他敢肯定,报警的人和给他留下信息的是同一人,ta的目的是什么?
一旦开门,发现单身女人的住宿内站着一个陌生的男人,红着眼的警探会像是看到**的恶棍,恶狠狠扑过来将他送上绞刑架——毕竟他无法解释自己的身份,更对这个世界一无所知,被当做敌国间谍对待也说不定。
咚咚咚!
粗鲁的敲门声响起。
怎么办?要不要开门?
既然警察已经怀疑了这间房屋,倘若没有人应声,大概率选择破门而入,他将失去任何解释的机会。
好像没别的选择。
罗真感觉自己的思维前所未有的清晰,同时感叹自己的接受能力之强,立刻着急地跑下楼:“谁?”
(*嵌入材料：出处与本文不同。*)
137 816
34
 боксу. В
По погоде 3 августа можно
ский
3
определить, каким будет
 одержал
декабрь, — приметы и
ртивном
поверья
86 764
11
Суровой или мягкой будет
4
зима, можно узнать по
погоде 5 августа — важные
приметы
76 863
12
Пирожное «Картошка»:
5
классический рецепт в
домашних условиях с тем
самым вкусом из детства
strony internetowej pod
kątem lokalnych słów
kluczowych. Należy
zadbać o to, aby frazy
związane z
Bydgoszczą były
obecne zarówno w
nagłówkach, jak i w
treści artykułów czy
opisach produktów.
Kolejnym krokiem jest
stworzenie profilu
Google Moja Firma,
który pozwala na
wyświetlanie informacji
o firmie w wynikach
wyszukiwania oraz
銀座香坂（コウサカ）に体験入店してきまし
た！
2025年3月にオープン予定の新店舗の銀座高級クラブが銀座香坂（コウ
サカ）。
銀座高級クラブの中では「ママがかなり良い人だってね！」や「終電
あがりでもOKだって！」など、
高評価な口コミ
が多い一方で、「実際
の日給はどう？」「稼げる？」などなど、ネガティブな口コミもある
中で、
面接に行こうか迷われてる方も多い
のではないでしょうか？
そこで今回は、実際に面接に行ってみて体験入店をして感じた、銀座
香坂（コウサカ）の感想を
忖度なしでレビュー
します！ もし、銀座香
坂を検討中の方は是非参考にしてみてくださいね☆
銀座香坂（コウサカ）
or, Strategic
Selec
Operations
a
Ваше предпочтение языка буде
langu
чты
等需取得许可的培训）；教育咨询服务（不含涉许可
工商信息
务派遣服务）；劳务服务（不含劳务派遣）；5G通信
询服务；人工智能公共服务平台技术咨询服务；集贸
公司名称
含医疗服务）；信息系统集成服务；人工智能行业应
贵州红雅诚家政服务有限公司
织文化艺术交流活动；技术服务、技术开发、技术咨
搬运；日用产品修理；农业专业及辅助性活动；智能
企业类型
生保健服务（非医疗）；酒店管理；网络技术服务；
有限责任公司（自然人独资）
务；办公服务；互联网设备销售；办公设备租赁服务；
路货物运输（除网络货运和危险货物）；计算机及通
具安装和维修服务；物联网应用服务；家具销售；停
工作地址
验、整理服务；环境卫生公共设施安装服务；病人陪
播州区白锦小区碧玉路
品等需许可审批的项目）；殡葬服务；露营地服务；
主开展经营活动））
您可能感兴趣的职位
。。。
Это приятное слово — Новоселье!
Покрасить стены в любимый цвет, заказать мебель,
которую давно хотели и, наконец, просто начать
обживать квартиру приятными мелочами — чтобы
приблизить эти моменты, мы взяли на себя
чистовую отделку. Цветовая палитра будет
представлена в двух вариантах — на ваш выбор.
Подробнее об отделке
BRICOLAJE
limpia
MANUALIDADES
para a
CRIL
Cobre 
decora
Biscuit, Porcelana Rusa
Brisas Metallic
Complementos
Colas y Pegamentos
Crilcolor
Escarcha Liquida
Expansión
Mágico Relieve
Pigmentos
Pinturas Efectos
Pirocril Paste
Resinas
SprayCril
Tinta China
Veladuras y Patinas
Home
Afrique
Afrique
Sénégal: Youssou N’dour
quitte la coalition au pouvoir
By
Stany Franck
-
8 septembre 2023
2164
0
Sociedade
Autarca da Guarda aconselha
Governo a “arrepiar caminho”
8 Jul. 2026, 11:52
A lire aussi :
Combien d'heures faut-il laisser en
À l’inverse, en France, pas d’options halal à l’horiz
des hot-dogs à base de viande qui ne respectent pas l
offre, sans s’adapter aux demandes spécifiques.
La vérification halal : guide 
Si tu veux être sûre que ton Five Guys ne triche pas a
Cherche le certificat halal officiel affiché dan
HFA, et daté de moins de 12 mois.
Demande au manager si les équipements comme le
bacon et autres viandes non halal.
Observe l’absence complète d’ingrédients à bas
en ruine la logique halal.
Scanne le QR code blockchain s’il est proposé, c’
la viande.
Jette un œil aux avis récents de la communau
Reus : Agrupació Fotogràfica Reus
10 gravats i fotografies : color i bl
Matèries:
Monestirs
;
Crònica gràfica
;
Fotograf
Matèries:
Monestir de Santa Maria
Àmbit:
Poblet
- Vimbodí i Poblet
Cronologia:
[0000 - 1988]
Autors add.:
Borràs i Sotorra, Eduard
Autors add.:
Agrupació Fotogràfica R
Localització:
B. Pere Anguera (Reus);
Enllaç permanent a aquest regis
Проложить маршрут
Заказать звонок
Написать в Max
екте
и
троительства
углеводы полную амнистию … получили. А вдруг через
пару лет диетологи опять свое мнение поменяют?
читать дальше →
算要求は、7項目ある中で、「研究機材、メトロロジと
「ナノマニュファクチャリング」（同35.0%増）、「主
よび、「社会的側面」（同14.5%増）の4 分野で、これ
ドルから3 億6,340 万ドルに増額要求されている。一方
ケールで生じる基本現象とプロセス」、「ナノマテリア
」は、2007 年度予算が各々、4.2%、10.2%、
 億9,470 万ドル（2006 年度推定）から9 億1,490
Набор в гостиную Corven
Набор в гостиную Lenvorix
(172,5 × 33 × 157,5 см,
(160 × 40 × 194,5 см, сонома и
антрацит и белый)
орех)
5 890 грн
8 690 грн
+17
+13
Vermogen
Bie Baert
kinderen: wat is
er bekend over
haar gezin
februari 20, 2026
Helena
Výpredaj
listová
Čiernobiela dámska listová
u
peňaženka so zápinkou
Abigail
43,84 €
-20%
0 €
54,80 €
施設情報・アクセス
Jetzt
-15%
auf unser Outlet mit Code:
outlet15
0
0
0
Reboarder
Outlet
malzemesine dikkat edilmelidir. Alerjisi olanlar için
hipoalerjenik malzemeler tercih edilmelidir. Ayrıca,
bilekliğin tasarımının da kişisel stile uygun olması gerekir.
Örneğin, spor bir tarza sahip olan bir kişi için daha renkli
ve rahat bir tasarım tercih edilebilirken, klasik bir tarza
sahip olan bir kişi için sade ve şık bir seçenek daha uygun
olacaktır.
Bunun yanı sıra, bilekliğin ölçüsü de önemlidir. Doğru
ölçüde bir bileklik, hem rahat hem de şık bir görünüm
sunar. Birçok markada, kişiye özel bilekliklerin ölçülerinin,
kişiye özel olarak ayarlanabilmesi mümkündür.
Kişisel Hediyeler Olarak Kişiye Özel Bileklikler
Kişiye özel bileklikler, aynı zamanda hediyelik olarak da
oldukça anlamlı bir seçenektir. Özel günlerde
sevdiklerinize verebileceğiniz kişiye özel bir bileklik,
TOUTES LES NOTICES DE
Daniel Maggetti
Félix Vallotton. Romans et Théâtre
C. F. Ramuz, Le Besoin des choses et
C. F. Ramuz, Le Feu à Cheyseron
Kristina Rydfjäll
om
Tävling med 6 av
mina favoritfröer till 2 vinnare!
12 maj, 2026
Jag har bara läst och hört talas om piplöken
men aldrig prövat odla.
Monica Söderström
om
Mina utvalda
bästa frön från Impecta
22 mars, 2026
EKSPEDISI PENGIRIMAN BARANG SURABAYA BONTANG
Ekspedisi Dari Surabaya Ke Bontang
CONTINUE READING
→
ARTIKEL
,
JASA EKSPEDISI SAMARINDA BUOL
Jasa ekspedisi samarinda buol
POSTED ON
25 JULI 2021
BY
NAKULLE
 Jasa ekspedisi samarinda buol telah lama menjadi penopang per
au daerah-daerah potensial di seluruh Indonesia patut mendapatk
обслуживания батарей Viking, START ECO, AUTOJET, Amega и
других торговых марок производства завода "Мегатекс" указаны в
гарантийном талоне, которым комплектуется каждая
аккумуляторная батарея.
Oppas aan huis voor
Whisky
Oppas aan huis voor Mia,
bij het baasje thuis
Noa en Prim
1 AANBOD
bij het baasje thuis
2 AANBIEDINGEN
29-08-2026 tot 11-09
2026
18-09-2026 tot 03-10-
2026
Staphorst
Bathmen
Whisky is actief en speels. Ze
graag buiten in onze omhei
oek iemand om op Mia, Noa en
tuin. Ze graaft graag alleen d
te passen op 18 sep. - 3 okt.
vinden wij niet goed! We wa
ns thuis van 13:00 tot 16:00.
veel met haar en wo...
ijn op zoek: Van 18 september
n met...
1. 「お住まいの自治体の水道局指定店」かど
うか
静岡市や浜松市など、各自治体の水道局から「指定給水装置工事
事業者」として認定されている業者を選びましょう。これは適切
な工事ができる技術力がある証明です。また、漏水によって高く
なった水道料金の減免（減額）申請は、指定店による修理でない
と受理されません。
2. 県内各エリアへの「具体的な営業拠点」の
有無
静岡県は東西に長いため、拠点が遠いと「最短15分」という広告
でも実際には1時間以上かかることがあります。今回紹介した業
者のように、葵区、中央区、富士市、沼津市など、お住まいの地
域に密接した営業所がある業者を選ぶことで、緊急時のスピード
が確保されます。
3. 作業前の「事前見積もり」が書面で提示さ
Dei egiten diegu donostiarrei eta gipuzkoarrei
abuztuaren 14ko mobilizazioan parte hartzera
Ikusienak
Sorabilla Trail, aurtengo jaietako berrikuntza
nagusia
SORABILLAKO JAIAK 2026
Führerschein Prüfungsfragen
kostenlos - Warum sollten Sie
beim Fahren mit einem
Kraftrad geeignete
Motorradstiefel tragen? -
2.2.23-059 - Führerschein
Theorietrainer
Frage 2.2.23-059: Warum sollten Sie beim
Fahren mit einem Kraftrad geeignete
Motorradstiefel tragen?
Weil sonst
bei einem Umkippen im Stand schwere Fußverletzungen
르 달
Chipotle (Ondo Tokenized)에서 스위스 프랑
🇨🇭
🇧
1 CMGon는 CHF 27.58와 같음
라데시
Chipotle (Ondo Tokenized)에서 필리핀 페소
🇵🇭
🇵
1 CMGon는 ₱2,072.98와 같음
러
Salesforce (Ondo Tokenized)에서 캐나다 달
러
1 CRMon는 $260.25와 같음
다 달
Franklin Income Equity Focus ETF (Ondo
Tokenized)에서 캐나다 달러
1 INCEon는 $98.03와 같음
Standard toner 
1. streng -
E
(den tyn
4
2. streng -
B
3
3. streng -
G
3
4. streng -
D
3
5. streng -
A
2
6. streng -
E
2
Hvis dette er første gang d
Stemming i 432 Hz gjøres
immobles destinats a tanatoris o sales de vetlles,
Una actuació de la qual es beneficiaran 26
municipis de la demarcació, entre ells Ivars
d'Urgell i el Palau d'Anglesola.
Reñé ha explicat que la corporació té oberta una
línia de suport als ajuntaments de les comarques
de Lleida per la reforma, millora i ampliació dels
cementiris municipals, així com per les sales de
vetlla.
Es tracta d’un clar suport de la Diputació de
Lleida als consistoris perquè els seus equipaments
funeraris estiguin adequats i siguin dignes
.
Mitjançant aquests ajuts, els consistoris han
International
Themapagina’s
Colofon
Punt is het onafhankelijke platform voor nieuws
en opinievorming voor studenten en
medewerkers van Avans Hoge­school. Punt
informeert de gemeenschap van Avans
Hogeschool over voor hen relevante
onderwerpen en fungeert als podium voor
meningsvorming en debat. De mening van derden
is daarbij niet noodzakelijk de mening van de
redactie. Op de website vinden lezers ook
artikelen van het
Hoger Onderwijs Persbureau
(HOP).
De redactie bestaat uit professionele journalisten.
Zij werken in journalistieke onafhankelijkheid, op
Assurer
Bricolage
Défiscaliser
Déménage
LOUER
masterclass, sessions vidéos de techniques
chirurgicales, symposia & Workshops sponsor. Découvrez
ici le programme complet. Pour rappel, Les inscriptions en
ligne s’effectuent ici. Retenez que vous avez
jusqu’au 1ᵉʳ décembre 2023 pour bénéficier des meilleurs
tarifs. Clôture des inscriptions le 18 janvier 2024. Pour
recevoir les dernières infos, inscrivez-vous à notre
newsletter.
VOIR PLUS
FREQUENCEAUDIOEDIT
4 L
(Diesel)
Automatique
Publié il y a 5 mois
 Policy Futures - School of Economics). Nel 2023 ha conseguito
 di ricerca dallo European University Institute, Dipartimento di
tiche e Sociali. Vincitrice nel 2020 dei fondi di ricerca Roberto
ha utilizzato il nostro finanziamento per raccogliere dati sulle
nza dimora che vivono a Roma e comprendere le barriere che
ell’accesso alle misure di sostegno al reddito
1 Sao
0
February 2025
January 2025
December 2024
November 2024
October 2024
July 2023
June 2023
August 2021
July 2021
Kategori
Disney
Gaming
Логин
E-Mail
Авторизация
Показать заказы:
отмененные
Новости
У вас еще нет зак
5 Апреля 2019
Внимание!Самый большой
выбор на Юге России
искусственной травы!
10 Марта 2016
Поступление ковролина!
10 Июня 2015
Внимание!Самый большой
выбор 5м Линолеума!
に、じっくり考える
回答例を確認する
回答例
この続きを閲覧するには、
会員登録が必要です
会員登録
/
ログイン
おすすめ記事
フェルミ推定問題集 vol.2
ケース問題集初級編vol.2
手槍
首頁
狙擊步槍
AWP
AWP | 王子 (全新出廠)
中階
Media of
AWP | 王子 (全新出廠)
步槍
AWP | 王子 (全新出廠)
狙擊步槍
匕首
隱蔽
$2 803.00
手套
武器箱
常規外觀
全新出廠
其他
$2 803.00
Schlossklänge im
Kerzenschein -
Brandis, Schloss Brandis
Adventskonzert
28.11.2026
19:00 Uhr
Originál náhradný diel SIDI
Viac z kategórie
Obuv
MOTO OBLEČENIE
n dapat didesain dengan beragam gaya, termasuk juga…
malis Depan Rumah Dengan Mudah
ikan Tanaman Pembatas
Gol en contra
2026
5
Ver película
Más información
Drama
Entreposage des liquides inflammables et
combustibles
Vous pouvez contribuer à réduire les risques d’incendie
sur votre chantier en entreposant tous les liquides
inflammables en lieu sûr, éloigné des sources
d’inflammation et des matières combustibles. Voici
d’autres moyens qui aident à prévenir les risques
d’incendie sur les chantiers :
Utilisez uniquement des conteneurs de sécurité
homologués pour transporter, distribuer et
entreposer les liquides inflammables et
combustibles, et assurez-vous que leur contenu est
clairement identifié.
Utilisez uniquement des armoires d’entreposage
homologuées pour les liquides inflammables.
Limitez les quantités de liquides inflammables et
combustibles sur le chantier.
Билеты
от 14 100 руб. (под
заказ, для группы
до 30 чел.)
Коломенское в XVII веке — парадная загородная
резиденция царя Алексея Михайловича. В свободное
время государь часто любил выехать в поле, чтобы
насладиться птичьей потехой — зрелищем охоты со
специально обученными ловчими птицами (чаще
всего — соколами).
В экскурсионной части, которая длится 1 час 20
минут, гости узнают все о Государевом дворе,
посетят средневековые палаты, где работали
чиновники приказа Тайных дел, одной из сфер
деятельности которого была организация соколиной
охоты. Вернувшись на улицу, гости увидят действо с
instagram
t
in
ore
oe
“男人?”这个惊讶的声音是自称巴克的警察,“我是警察巴克,开门,有些问题要问你。”
“抱歉,我刚才在睡觉,没听见。”罗真一边慌张解释,一边开门。
门外站着两个身穿黑白制服、戴着徽章软帽的警察,一个四十多岁,一个二十多岁,马蹄形的肩章似乎代表了这个世界的警察系统,两把左轮交叉,点缀着一颗星星。
“请进,不知道是什么事?”罗真主动让开个身位,指着屋内道。
四十多岁的中年警察上下打量了他一眼,右手放在腰间的枪袋上,向同伴使了个眼色,随后走进了屋内。
罗真关掉门,惊讶地发现门上贴着一张纸,上面的内容让他差点骂出声来。
——我在你的风衣内兜里藏了一把左轮手枪,拿出来,杀了他。
罗真故作的表情因为抽动的脸颊肌肉破坏了正常感,他感觉有人站在自己身后,若无其事地回过头。
是那个年轻警察。
“上面写着什么?”他问。
“我爱人是个古文明爱好者,这是她从某本书上抄下来的符号,贴在墙上,据说能避祸驱邪,带来好运,”罗真撕下纸张,揉成团放进风衣口袋,“我让她不要信这些鬼东西,但是她从来不会听我的,经常因为这种事大吵一架。”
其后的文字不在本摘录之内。